Author: Interview by Melissa Maday
Date Published: June 16, 2016

harry jaffe

“Being a doctor is our family business. My dad, Daniel Jaffe, went to medical school at George Washington University, then taught medicine at Georgetown for many years. I graduated from Georgetown in ’71, my brother Mark in ’79, and my nephew Robert in 2010.”

“I founded my practice here in Evanston, Illinois, on July 1, 1976, so I will celebrate my 40th anniversary this year.”

“I’m just a workaday primary care doctor.”

“When I arrived, Northwestern University was just putting together a department of general internal medicine, and so I was an original member. I teach at Evanston Hospital. I’ve been teaching students, interns, and residents since 1976.”

“I love teaching. The students work so hard to get into medical school and so hard to get through it. There is nothing better than seeing one of your students become a good doctor.”

“I do attending rounds, and a few years ago, on the first day of the rotation, I was on my way to meet my team and ended up walking behind two interns and a resident. One asked ‘Who is our attending?’ and his colleague replied, ‘Some guy named Jaffe.’ The first asked ‘Is he any good?’ and his friend replied, ‘I’ll let you know.’ As a teaching physician, you’re only as good as your last class. You’d better be on your toes.”

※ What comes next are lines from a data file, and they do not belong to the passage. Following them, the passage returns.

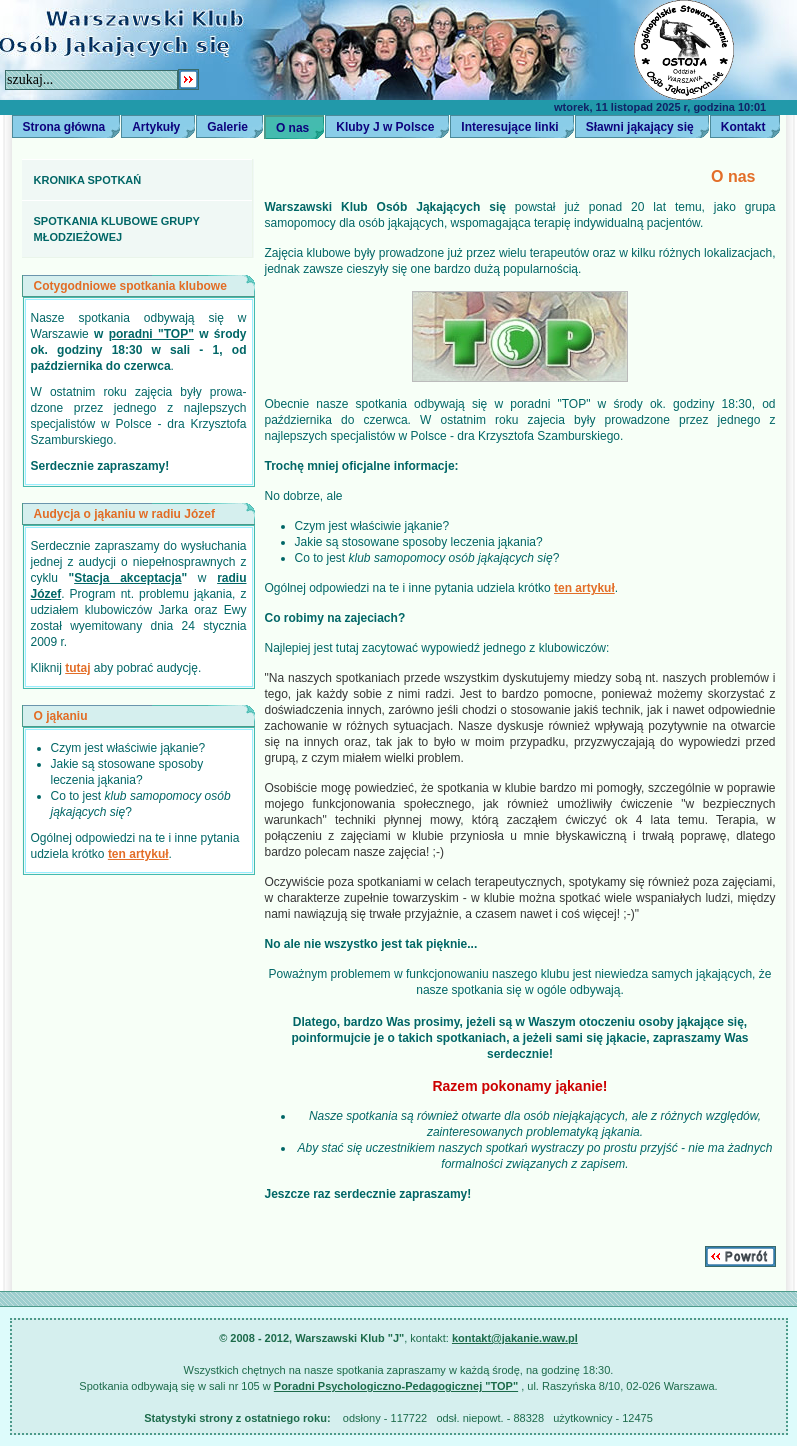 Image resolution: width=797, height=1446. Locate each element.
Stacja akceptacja (127, 578)
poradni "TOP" (151, 334)
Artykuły (156, 127)
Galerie (227, 127)
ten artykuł (138, 854)
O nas (292, 128)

“Medical education is tutorial—you learn it from the person above you. That hasn’t changed. Of course, technology has changed: it’s easier to know your diagnosis when you can punch it up on a handheld device instead of memorizing it, like we had to do.”

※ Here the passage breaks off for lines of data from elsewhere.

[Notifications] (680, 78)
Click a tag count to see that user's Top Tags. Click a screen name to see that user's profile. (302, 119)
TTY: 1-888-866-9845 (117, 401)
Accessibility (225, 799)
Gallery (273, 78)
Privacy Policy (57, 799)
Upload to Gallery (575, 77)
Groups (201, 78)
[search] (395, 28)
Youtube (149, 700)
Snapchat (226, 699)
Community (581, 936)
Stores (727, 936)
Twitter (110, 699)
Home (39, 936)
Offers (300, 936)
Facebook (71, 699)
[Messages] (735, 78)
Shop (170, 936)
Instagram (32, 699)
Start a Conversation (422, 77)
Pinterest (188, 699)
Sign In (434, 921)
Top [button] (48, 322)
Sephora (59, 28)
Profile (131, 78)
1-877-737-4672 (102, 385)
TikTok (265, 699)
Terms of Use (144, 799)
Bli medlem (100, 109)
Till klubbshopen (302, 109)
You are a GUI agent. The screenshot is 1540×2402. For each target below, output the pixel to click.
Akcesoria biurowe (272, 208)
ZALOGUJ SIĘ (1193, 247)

“I’ve probably done more good for more people by teaching— by helping to produce good doctors—than I have by seeing patients over the years. The reach of teaching and training doctors is exponential.”

“I think the number one thing that has changed is the limited work hours. We never had any restrictions.”

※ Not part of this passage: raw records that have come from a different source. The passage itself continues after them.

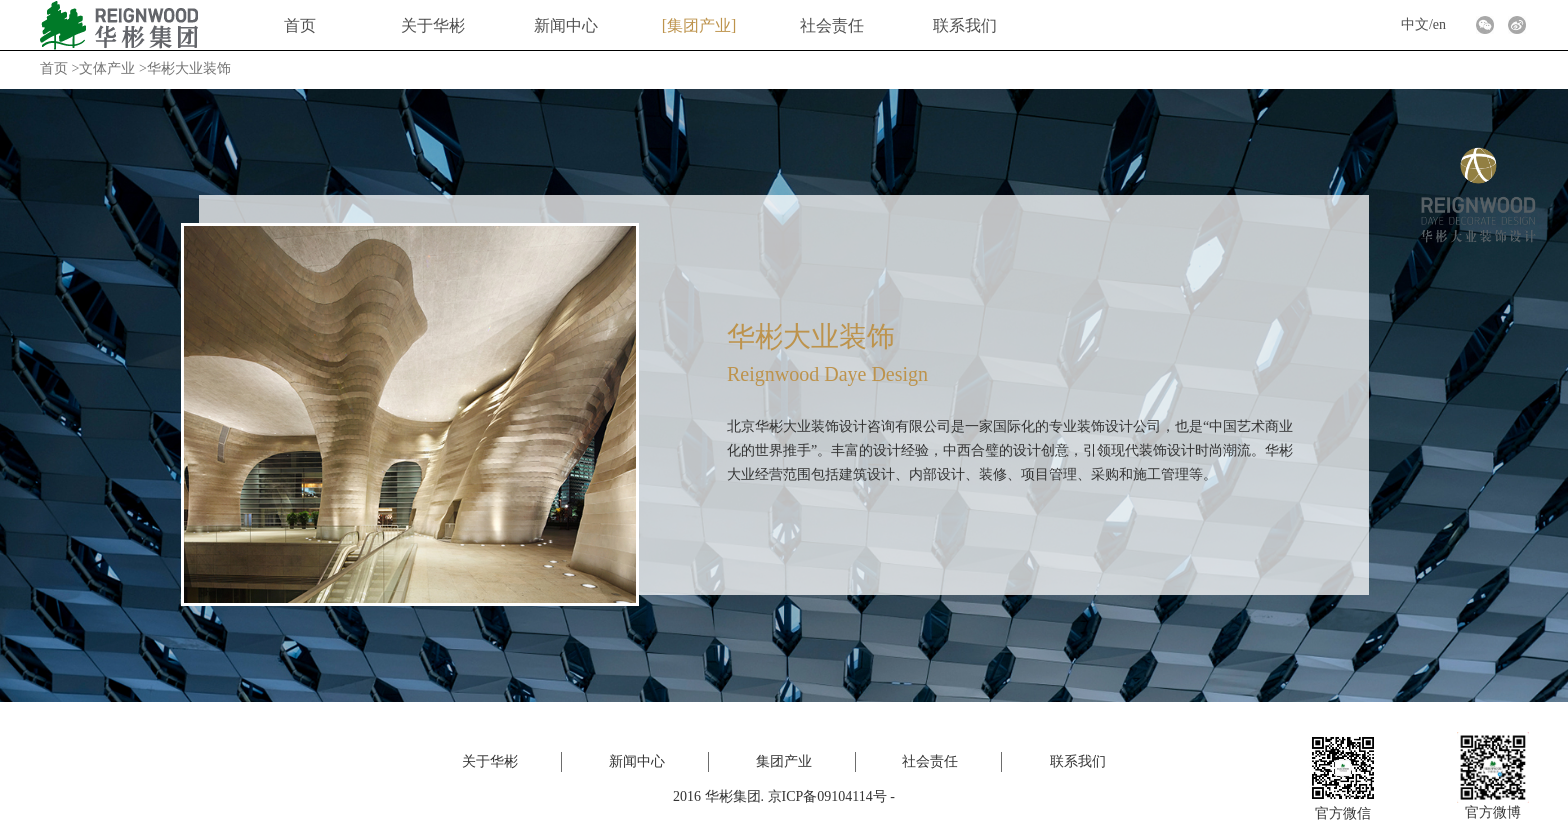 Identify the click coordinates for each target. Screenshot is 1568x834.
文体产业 (107, 68)
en (1439, 24)
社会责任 (832, 25)
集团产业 (699, 25)
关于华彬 (433, 25)
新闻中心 (566, 25)
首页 (300, 25)
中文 (1415, 24)
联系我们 (965, 25)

“It’s harder for students today to be proficient at physical exams: there are so many layers (people, technology, protocol) between them and the patients. With shorter hospital stays, it’s harder for us to teach physical findings and physical diagnosis. When the patients were in the hospital longer, you had much better access for ongoing physical examination—a wonderful teaching tool.”

“Today, you get through medical school, an internship, residency—and then when you practice, you’re not an independent professional. You’re an employee. The psychology is completely different than it used to be.”

“It used to be said that physician practices were really hundreds of thousands of cottage industries. Back then, a big group practice was four people. Now, corporate and institutional entities employ thousands.”

“I loved Georgetown. I spent four years with terrific classmates: we were all in it together. I did my residency there, too—a wonderful experience but it wasn’t easy. I remember the schedule of working 36 hours on and 12 hours off.”

“With the Jesuits, Georgetown’s medical school was about producing doctors for the community. That was their goal, and they did it. The worst thing you can say to a Jesuit is you gave me a bad education—and, in the Jesuit tradition, Georgetown is focused on great education.”

“What would my classmates be surprised to learn? That I finally developed a sense of humor once our surgical rotation was over.”

“In the dual role of physician-teacher, it’s a constant challenge. To teach students to be good doctors, and take care of patients while you teach: those are two important and distinct roles.”

“It’s so rewarding when you can look at yourself in the mirror every morning and know that you’re doing good work in the world.”